In the run-up to the release of the Pixel 4 smartphone, Google did things a little differently. Instead of waiting for the leaks to come out about the upcoming device, it started publishing information about the new phone on its Twitter account, from releasing the first images to dropping details on the phone’s new Motion Sense tech.

The Motion Sense feature on the Pixel 4, if you haven’t come across it before, is focused on improving how people use their smartphone, from speeding up how the phone reacts to being unlocked to skipping songs on Spotify and swiping away alarms without having to touch the screen. 

This was all made possible thanks to Soli, a tiny chip which uses radar technology inside the front of the device, created by the Research & Machine Intelligence team at Google, and led by product manager Brandon Barbello. It’s worth mentioning that this wasn’t the team that made the Pixel’s face unlock, which has been criticised for not being secure enough. A solution for this should be shipped early this year.


“What makes Soli so exciting is at its core it’s about making devices more human,” Barbello tells the Standard. “Where tech is now, the verbal understanding is improving fast but in terms of body language, that’s very nascent still.”

Barbello’s team wants to change that, by using Soli to empower our gadgets to understand us more so they can be more useful in our day-to-day lives. Here’s how it all works. 

How Soli began

Soli started as a project in Google’s Advanced Technology and Projects group (ATAP), the company’s in-house tech incubator. The idea was to create a miniature radar that could understand human motion and then use this information to make devices smarter. An early idea for Soli was to feature the tech in a smartwatch though this never came to the fore. 

Barbello began working on Soli in 2016, before the first Google Pixel phone was even released, as a way to bridge some of the machine learning research he’d been working on with Google’s new move into devices. “At the time, it was the coolest thing I’d ever seen,” he says. 

The Soli chip in the Pixel 4 uses radar technology. The chip emits electromagnetic waves in a broad beam. When an object moves, say a human hand, the chip interprets what the object is doing. If the hand is swiping to change a song for instance, the chip detects that and then uses AI to carry out the appropriate response for the device.  

It sounds relatively straightforward but the process to bring Soli into the Pixel was far from it. To get an idea of how it could work in a phone, Barbello’s team hacked together Pixel 2 “frankenphones” which were modified to include the Soli chip. Shrinking the chip down so it could fit into a smartphone wasn’t easy – Google has also been criticised for having a thick frame around the Pixel 4 screen which houses the Soli chip alongside the front camera and speaker. “There was a whole phase of chips in big boxes, to phone-shaped things, then to an actual phone hacked with Soli,” he explains. 
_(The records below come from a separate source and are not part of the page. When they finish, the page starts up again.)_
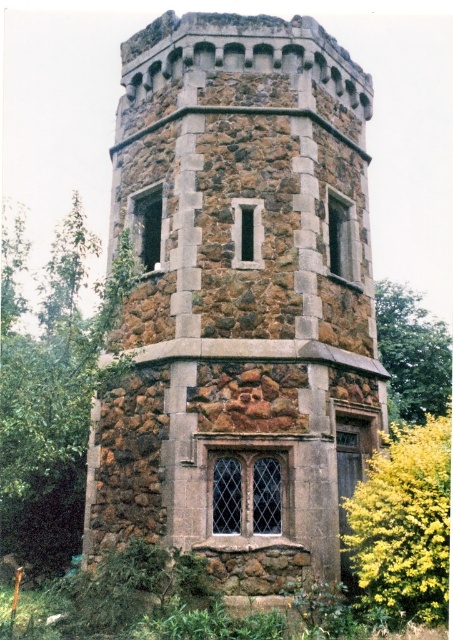 Between point (256, 586) and point (428, 369), which one is positioned behind?

The point (428, 369) is more distant.

Between brown stone tower at center and green leafy tree at right, which one has more height?

Standing taller between the two is brown stone tower at center.

Does point (333, 138) come closer to viewer compared to point (444, 324)?

Yes, point (333, 138) is closer to viewer.

This screenshot has height=640, width=453. I want to click on brown stone tower at center, so click(240, 300).

Who is positioned more to the left, green leafy tree at left or green leafy tree at right?

Positioned to the left is green leafy tree at left.

Measure the distance between green leafy tree at left and camera.

green leafy tree at left and camera are 9.64 meters apart.

Where is `green leafy tree at left`? The width and height of the screenshot is (453, 640). green leafy tree at left is located at coordinates (53, 401).

Measure the distance between brown stone tower at center and yellow leafy bush at lower right.

A distance of 4.85 meters exists between brown stone tower at center and yellow leafy bush at lower right.

Based on the photo, which is above, brown stone tower at center or yellow leafy bush at lower right?

brown stone tower at center is above.

Who is more forward, (182, 253) or (438, 417)?

Positioned in front is point (182, 253).

Locate an element on the screen. Image resolution: width=453 pixels, height=640 pixels. brown stone tower at center is located at coordinates (240, 300).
The original Soli chip, shown in the clear box was 11.5 inches, before being shrunk down to a mere 5mm to fit in the Pixel 4 

Choosing the ways Soli works 

On the Pixel 4, the Soli-powered Motion Sense works in a few ways. One is the swipe gesture, whilst another way allows the phone to be aware of people around it, so the face unlock function is ready to go when necessary – it takes about one second to unlock. 

This doesn’t seem like much for now, but Barbello says this is because it’s a “foundational year” for the tech. “We’re trying to introduce people and familiarise themselves with Soli as a new paradigm.” 

Training the algorithms in Motion Sense to get to this point were also a substantial part of the battle. Take something like the swipe gesture. “When you ask someone to swipe, people do it in different ways and in different places. We collected millions upon millions on real swipes, of non-swipes, and training it to the point where moving a coffee cup across the phone wouldn’t work but a real one did,” he explains.  

How Google’s Motion Sense works in the Pixel 4 

The radar tech inside that powers Soli is still very much in its infancy. “Radar artificial intelligence is where machine vision was 30 years ago. There are no textbooks, no university courses. It took many years internally for us to develop the intuition for what the signal is and what it can do.”

So we can expect to see more features and functions from Soli and Motion Sense in the future? Barbello is bullish. “There’s a bit of science and a bit of art that is happening here and we intend to build on it and pay forward for years upon years in terms of where technology is going.” 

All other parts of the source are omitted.